Hay que repetirlo tantas veces como sea necesario: cada asesinato, cada agresión sobre la piel de un ser humano es incompatible con los valores de una moral y una ética occidental.
Es un principio sencillo que penetró sutil y sólidamente en lo profundo de nuestra cultura a través de la doctrina y la práctica cristiana pero que se ha debilitado hasta el punto en que –terrible absurdo- un personaje puede decir sin pudor y en cadena nacional que el remedio a los actos de los antisociales es la mutilación de sus cuerpos.
Pero incluso, fuera del cristianismo, el principio ético de obrar a favor del bienestar del prójimo ha sido tema central de muchas iniciativas globales; y es quizá una de las búsquedas más nobles de la humanidad; sin embargo, México da cátedra inversa de este orden. Los múltiples crímenes que se realizan a lo largo y ancho del país (así como la brutalidad de sus actos) obligan a replantear no sólo la estrategia de seguridad o las acciones contra el crimen y la violencia.
Se requiere comprender qué valores éticos y morales subsisten en el tejido social y saber si estos orientan la acción a favor del bien común o son reacciones defensivas del bienestar egoísta.
Es preciso un diálogo cultural amplio y honesto, que desnude el estado de salud en la moral del mexicano; que exhiba las razones por las que no escandaliza lo suficiente que estudiantes desaparezcan, que jóvenes sean disueltos en ácido, que miles de mujeres sean asesinadas sólo por ser mujeres; pero sobre todo, que inmigrantes, políticos, académicos, sacerdotes o periodistas sean ultimados por representar esas estructuras intermedias que construyen puentes entre la miseria y la opulencia, entre la ignorancia sistémica y el monopolio cultural, entre las formas de esclavitud modernas y la plena libertad productiva, entre la identidad de pertenencia y el nihilismo nómada.

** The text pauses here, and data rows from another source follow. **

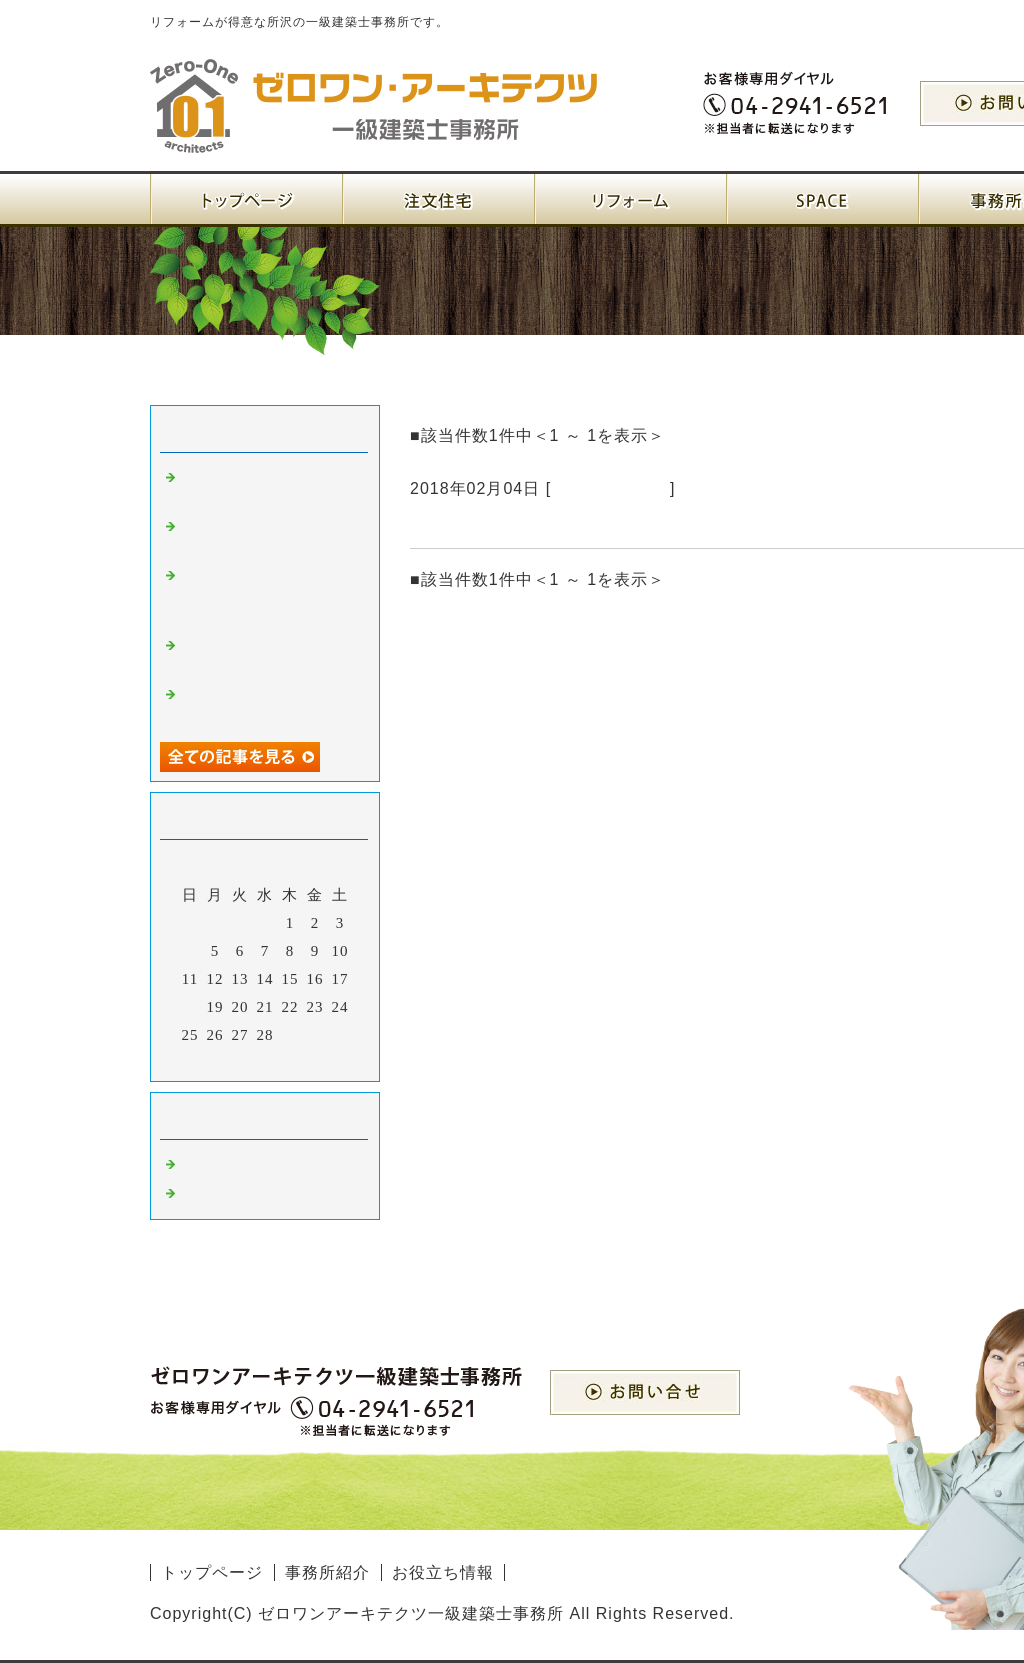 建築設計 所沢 (236, 1164)
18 (190, 1007)
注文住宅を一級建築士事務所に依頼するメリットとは (268, 595)
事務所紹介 (327, 1572)
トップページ (212, 1572)
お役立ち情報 (443, 1572)
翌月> (306, 1061)
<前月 (223, 1061)
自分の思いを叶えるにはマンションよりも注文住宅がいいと (666, 524)
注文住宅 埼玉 (610, 488) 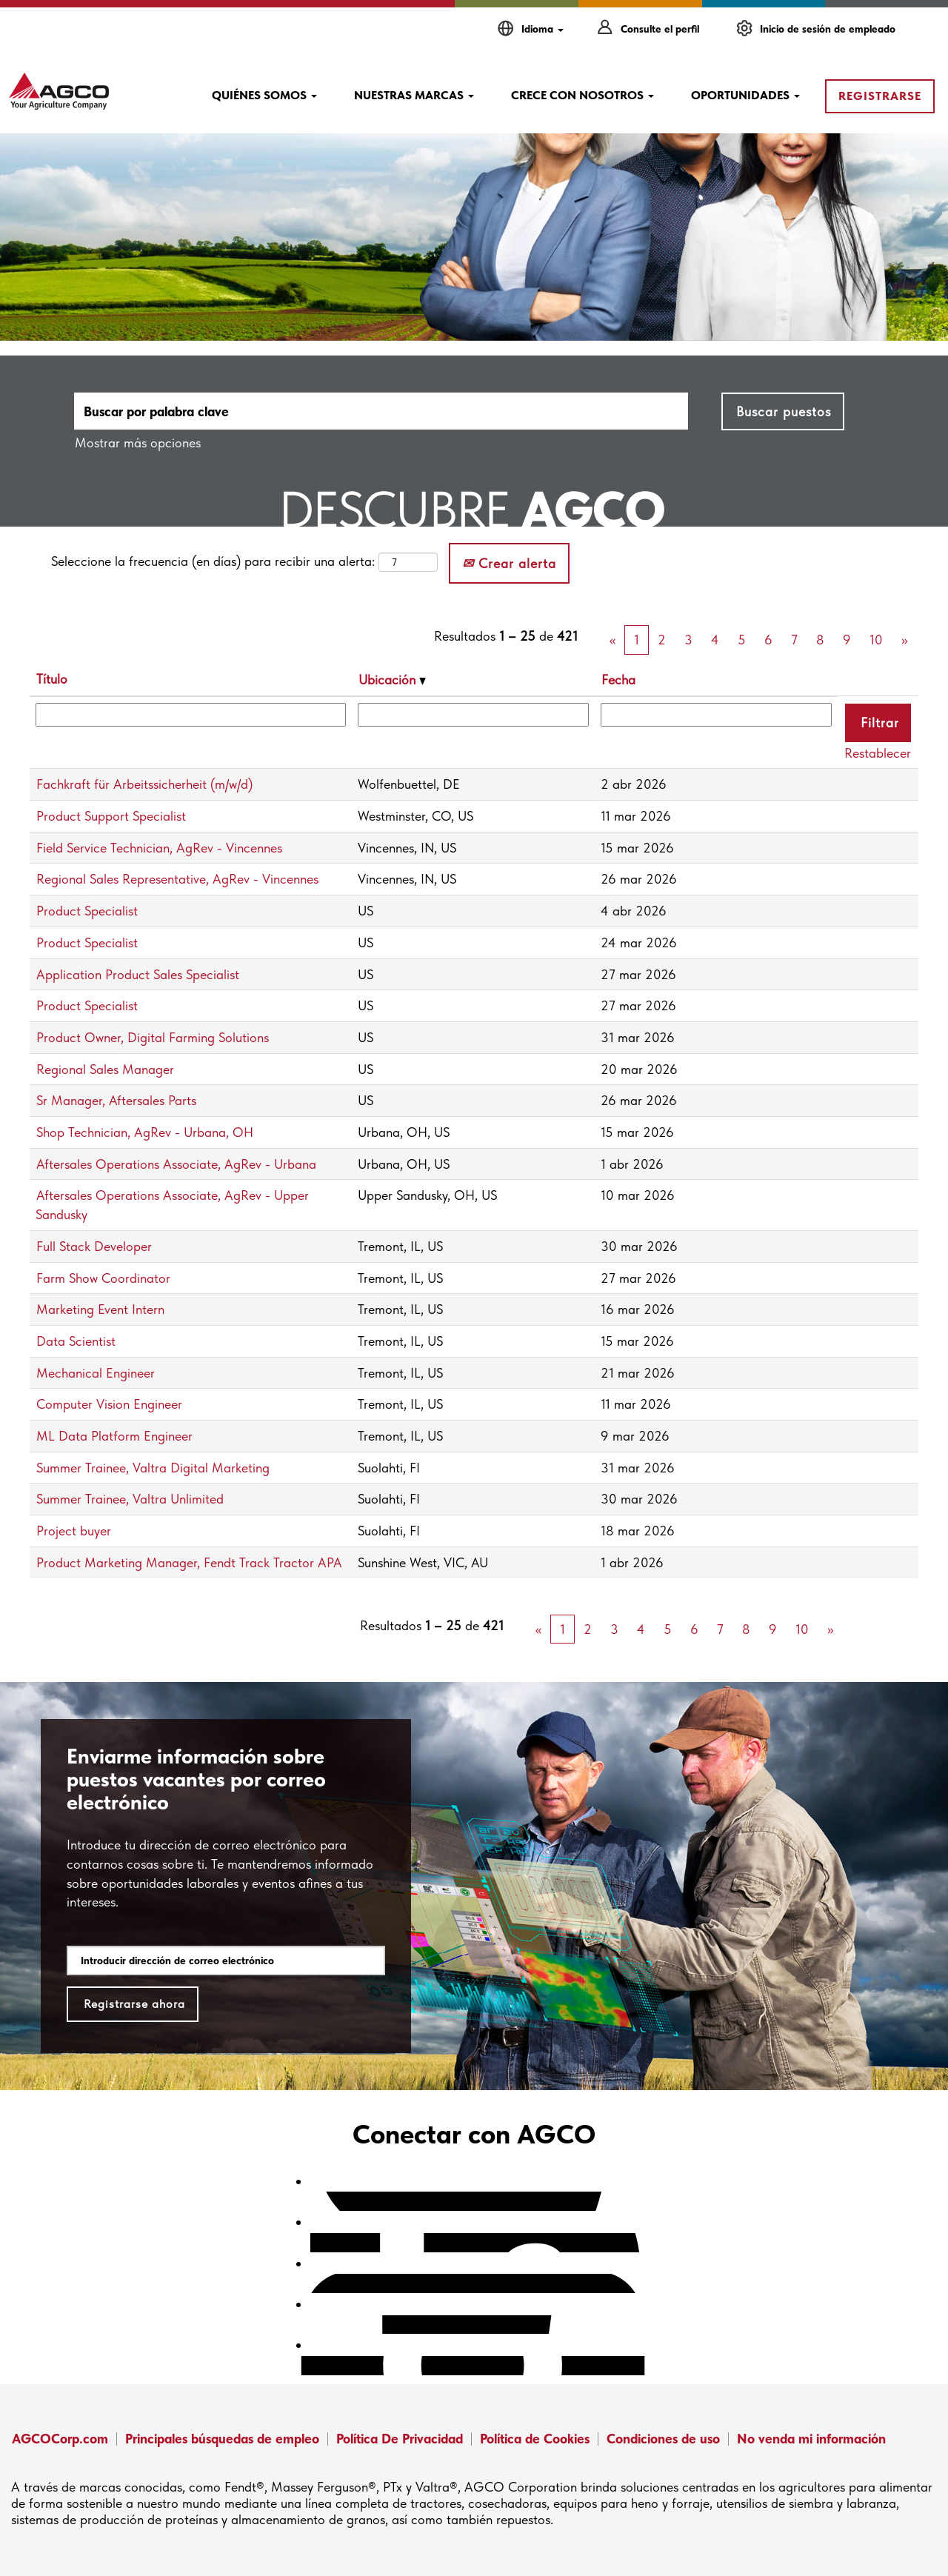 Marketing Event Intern (100, 1309)
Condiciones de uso (663, 2438)
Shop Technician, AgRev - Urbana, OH (144, 1132)
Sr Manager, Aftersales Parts (116, 1100)
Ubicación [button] (392, 679)
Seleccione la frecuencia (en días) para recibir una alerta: (213, 561)
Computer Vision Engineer (109, 1404)
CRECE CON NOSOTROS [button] (582, 95)
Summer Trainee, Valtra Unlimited (130, 1498)
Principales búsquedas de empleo (222, 2438)
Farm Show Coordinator (103, 1278)
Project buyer (73, 1530)
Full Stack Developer (94, 1246)
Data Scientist (76, 1341)
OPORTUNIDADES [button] (745, 95)
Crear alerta (509, 563)
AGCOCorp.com (60, 2438)
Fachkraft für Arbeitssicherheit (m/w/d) (144, 784)
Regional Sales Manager (105, 1069)
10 (876, 639)
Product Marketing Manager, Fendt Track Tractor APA (189, 1562)
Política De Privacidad (399, 2438)
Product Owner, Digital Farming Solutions (152, 1037)
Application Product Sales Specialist (137, 974)
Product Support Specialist (111, 816)
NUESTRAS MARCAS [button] (414, 95)
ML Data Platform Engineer (114, 1436)
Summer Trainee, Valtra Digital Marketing (153, 1467)
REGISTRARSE (879, 96)
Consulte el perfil (660, 29)
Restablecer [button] (877, 753)
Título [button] (51, 679)
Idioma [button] (542, 29)
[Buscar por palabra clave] (381, 411)
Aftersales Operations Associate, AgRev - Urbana (176, 1164)
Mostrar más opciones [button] (138, 442)
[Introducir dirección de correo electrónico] (226, 1960)
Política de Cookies (535, 2438)
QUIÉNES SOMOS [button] (264, 95)
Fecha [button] (618, 679)
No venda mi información (811, 2438)
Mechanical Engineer (95, 1373)
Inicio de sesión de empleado (827, 29)
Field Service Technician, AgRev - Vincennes (159, 847)
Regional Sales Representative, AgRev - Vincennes (177, 879)
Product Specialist (87, 910)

Decía el misionero franciscano Toribio de Benavente (uno de los primeros doce evangelizadores de México) que en los restos de la conquista espiritual del siglo XVI, los indígenas conservaban alguno que otro ídolo pero “podrido o tan olvidado o tan secreto que los tienen por piedras o por maderos […] tan olvidados como si cien años hubieran pasado”.
Aquella fue una colisión cultural que –bien que mal- fue sembrando valores cristianos en la sociedad mestiza que se forjaba; pero tras 500 años de aquel encuentro, las palabras del que se hizo llamar Motolinía (el que se aflige, en náhuatl) no habían sido tan proféticas: hoy, en México, el segundo principio más importante del cristianismo (“Ama a tu prójimo como a ti mismo”), es un mandamiento que se parece a los ídolos que el fraile contempló: podrido, olvidado.
La última semana ha sido inasimilable, la violencia sigue mostrándose como un absoluto cultural y pragmático, como un personaje omnipresente en cada evento de la vida del país. Las constantes y bestiales crónicas de crímenes en México parecen tener correspondencia con el discurso con el cual el Padre Ferreira (el sacerdote apóstata de la novela ‘Silencio’ de Shisaku Endo) explica la ineficacia de todas sus estrategias de enseñanza evangélica en el Japón del siglo XVII: “El retoño que traje, rápidamente se descompuso hasta sus raíces en este pantano”.
El que la propuesta salvaje de amputar la mano al ladrón tenga más aceptación popular que la del diálogo abierto por la paz posible es la muestra irrefutable de nuestro pantano, es evidencia del estado de corrupción en el que se encuentra el valor de la dignidad de la vida humana en nuestro país. Y, en ese escenario, ¿en verdad enviaremos a más militares y policías a ese pantano putrefacto creyendo que allí instaurarán valores (estado de derecho, legalidad, orden social) que no se viven en conciencia ni queremos adoptar del todo? ¿Seguiremos erigiéndonos inmaculados en falsas peanas de mármol para condenar al prójimo por sus errores sin aceptar el lodo en nuestros bolsillos? ¿No habrá sido quizá esa actitud la que nos ha llevado a este punto tan dramático en primer lugar?
El diálogo por la paz no sólo es posible, es necesario para una nación que contempla el naufragio de la sociedad intermedia junto a sus valores de convivencia y crecimiento. Sólo así habrá tierra fértil para la ética común; para que las víctimas, aun las que han sido enterradas, sean semilla de un escenario mejor.